--- EXERCISE ---
Find all lines below containing the string "pokok" and return them.

--- WORKING DATA ---
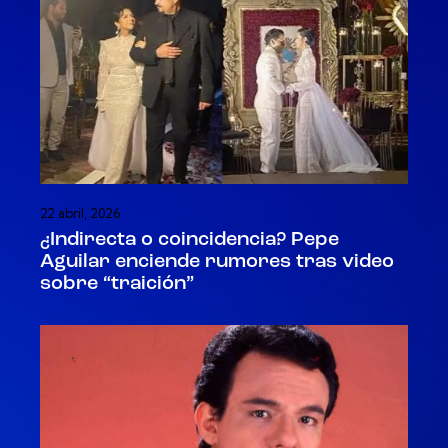
22 abril, 2026
¿Indirecta o coincidencia? Pepe
Aguilar enciende rumores tras video
sobre “traición”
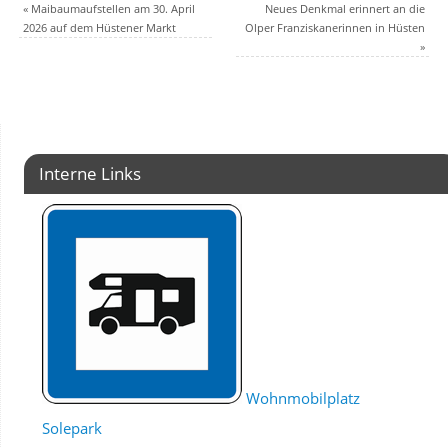
«
Maibaumaufstellen am 30. April
Neues Denkmal erinnert an die
2026 auf dem Hüstener Markt
Olper Franziskanerinnen in Hüsten
»
Interne Links
Wohnmobilplatz
Solepark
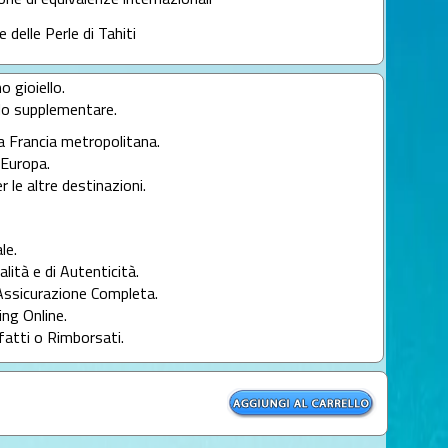
lone di equivalenze internazionali
e delle Perle di Tahiti
o gioiello.
llo supplementare.
la Francia metropolitana.
l'Europa.
r le altre destinazioni.
le.
alità e di Autenticità.
Assicurazione Completa.
ng Online.
fatti o Rimborsati.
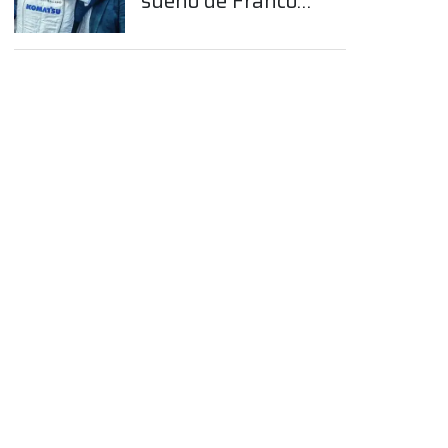
sueño de Franco
Colapinto en la
Fórmula 1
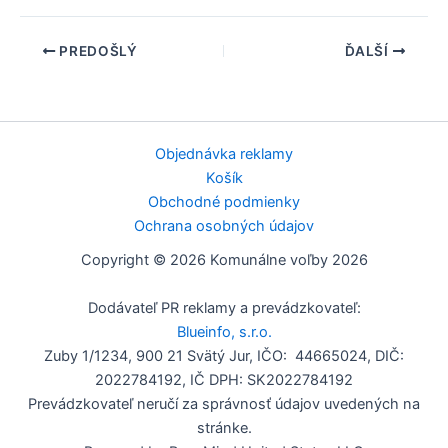
PREDOŠLÝ
ĎALŠÍ
Objednávka reklamy
Košík
Obchodné podmienky
Ochrana osobných údajov
Copyright © 2026 Komunálne voľby 2026
Dodávateľ PR reklamy a prevádzkovateľ:
Blueinfo, s.r.o.
Zuby 1/1234, 900 21 Svätý Jur, IČO: 44665024, DIČ:
2022784192, IČ DPH: SK2022784192
Prevádzkovateľ neručí za správnosť údajov uvedených na
stránke.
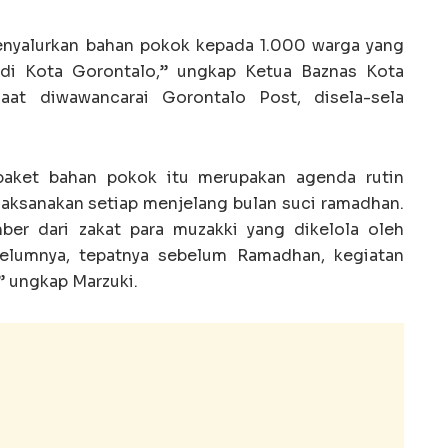
 menyalurkan bahan pokok kepada 1.000 warga yang
di Kota Gorontalo,” ungkap Ketua Baznas Kota
saat diwawancarai Gorontalo Post, disela-sela
 paket bahan pokok itu merupakan agenda rutin
laksanakan setiap menjelang bulan suci ramadhan.
ber dari zakat para muzakki yang dikelola oleh
belumnya, tepatnya sebelum Ramadhan, kegiatan
” ungkap Marzuki.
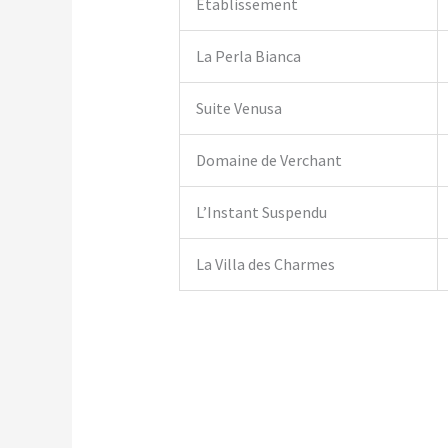
Établissement
La Perla Bianca
Suite Venusa
Domaine de Verchant
L’Instant Suspendu
La Villa des Charmes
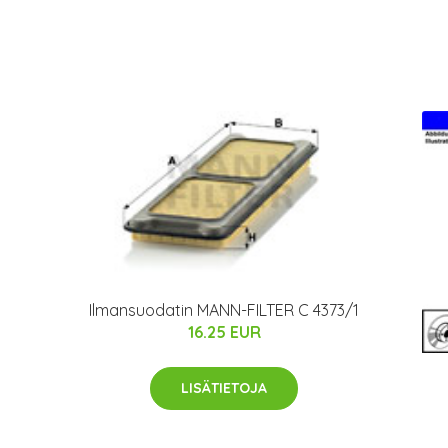
Ilmansuodatin MANN-FILTER C 4373/1
16.25 EUR
LISÄTIETOJA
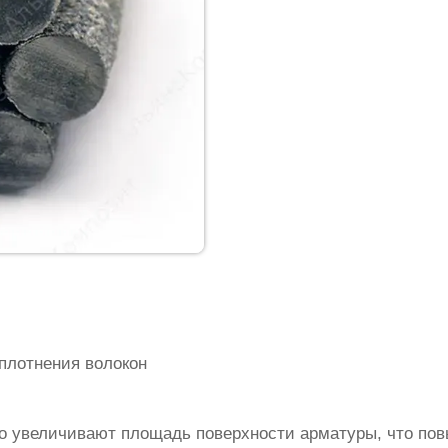
плотнения волокон
о увеличивают площадь поверхности арматуры, что по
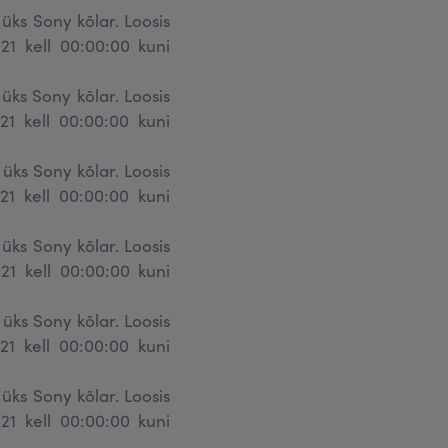
a üks Sony kõlar. Loosis
21 kell 00:00:00 kuni
a üks Sony kõlar. Loosis
21 kell 00:00:00 kuni
a üks Sony kõlar. Loosis
21 kell 00:00:00 kuni
a üks Sony kõlar. Loosis
21 kell 00:00:00 kuni
a üks Sony kõlar. Loosis
21 kell 00:00:00 kuni
a üks Sony kõlar. Loosis
21 kell 00:00:00 kuni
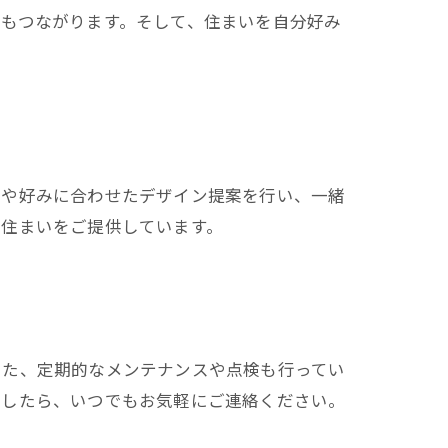
もつながります。そして、住まいを自分好み
ルや好みに合わせたデザイン提案を行い、一緒
る住まいをご提供しています。
また、定期的なメンテナンスや点検も行ってい
ましたら、いつでもお気軽にご連絡ください。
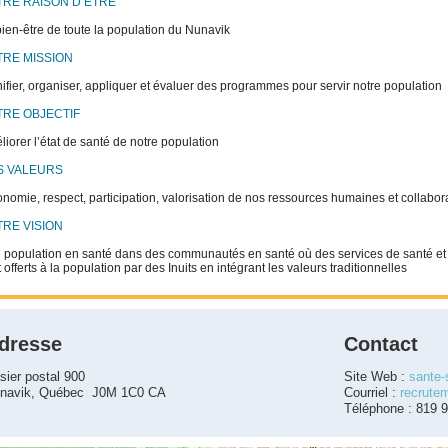
RE RAISON D’ÊTRE
ien-être de toute la population du Nunavik
RE MISSION
ifier, organiser, appliquer et évaluer des programmes pour servir notre population
RE OBJECTIF
iorer l’état de santé de notre population
S VALEURS
nomie, respect, participation, valorisation de nos ressources humaines et collabor
RE VISION
 population en santé dans des communautés en santé où des services de santé et d
 offerts à la population par des Inuits en intégrant les valeurs traditionnelles
dresse
Contact
sier postal 900
Site Web :
sante-
navik, Québec J0M 1C0 CA
Courriel :
recrute
Téléphone : 819 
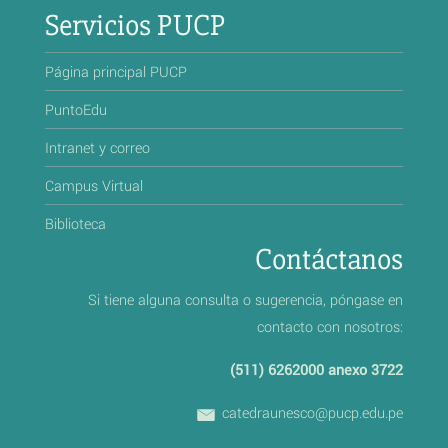
Servicios PUCP
Página principal PUCP
PuntoEdu
Intranet y correo
Campus Virtual
Biblioteca
Contáctanos
Si tiene alguna consulta o sugerencia, póngase en
contacto con nosotros:
(511) 6262000 anexo 3722
catedraunesco@pucp.edu.pe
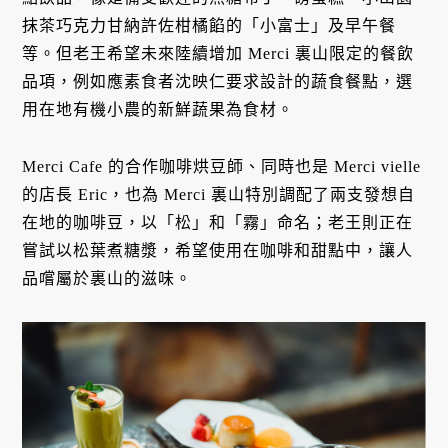
抹茶巧克力甘納許佐柑橘餡的「小富士」及早午餐
等。但老王希望未來陸續增加 Merci 裏山限定的餐飲
品項，例如應素食者沈映仁要求設計的蔬食餐點，選
用在地有機小農的新鮮蔬果為食材。
Merci Cafe 的合作咖啡烘豆師、同時也是 Merci vielle
的店長 Eric，也為 Merci 裏山特別調配了兩支發想自
在地的咖啡豆，以「松」和「霧」命名；老王則正在
嘗試以松葉煮糖漿，希望使用在咖啡和甜點中，讓人
品嚐屬於裏山的滋味。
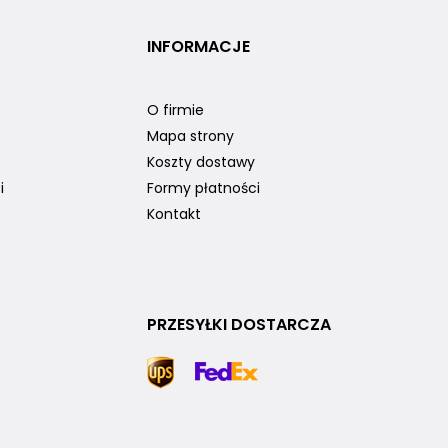
INFORMACJE
O firmie
Mapa strony
Koszty dostawy
i
Formy płatności
Kontakt
PRZESYŁKI DOSTARCZA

--- PROBLEM SOLUTION ---
 menyalurkan bahan pokok kepada 1.000 warga yang
 paket bahan pokok itu merupakan agenda rutin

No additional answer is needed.